Cleveland was a weaker team; their numbers reflected that, as they went from .429 up to .657 and then back down to .625. If we operate on the belief that if great teams win big and lose close and bad teams do the opposite, then middling teams should have their fortunes decided in the middle of the scoreboard? That’s another test for another day, but it’s worth pointing out that a Finals team was still 3-4 in close games and 25-15 in blowouts.

Does anyone seriously think they were worse teams because they were weaker in close games?

The Horrible Teams

At the other end of the scale, let’s look at the lottery squads. Brooklyn, Phoenix, and the Lakers lost 62, 58, and 56 games, respectively.

The Nets were 3-6 in skin-tight games, 9-26 in the “mid-sized” games, and 8-30 in blowouts; their winning percentages were .333, .257, and .211 as you went up the scoreboard.

The Suns? They only had seven double-digit wins. They were 9-4 in one-possession games and 7-32 in blowouts, finishing 8-22 in all other games.

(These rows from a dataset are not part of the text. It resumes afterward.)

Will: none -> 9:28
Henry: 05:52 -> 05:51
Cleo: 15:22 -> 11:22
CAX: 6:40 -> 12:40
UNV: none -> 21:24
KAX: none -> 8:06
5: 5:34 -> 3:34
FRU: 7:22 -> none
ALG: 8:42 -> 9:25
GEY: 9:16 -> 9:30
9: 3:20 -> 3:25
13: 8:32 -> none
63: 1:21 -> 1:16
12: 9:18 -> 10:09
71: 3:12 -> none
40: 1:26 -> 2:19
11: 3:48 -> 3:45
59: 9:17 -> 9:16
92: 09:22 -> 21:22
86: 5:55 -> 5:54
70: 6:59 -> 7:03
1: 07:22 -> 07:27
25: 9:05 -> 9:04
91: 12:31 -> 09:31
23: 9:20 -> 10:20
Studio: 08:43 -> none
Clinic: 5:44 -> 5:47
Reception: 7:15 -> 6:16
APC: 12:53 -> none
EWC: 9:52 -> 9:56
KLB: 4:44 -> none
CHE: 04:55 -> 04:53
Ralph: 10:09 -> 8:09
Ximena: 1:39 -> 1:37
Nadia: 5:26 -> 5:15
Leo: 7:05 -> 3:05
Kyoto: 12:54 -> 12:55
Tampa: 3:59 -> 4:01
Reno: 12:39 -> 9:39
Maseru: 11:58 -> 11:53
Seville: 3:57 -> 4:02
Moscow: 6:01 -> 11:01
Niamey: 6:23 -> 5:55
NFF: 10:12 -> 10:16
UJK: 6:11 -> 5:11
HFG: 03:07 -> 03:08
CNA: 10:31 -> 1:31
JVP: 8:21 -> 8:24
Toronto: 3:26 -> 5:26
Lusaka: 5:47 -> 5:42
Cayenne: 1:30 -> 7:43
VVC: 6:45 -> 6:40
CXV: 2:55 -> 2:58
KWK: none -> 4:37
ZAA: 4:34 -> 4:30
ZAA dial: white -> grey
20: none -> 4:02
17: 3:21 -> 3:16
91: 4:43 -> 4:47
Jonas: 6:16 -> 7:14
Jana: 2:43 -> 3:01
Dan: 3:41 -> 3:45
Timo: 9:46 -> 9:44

That gives them an ascending-margin win percentage of .692, .267, and .179.

And the Lakers?

Well, they were a bit of a strange case, as they were 2-4 in one-possession games. When things went sour for LA, they did so in a hurry and with devastating effect.

They also had 15 double-digit wins, but they were also a .500 team as late as Nov. 30 (when they were 10-10) before they lost 12 of 13 and started tanking in earnest.

On the one hand, they’re the exception that proves the rule, but on the other hand, they were also a team that had a pair of extended stretches, one in which they went 1-12 and another in which they lost 18 out of 20, and they were beaten by 20 points or more a staggering 15 times while only winning by that margin or better twice.


So what have we broadly shown here? Well, we’ve shown that great teams win big and lose close. We’ve shown that bad teams gut out close wins on nights they’re not getting murdered.

And we’ve shown that the higher the margin of victory or defeat, the more good teams’ winning percentage tends to rise while bad teams’ winning percentage falls.

So there you go. You don’t need grit to win. Unless you suck. Then it’s the only thing that can save you.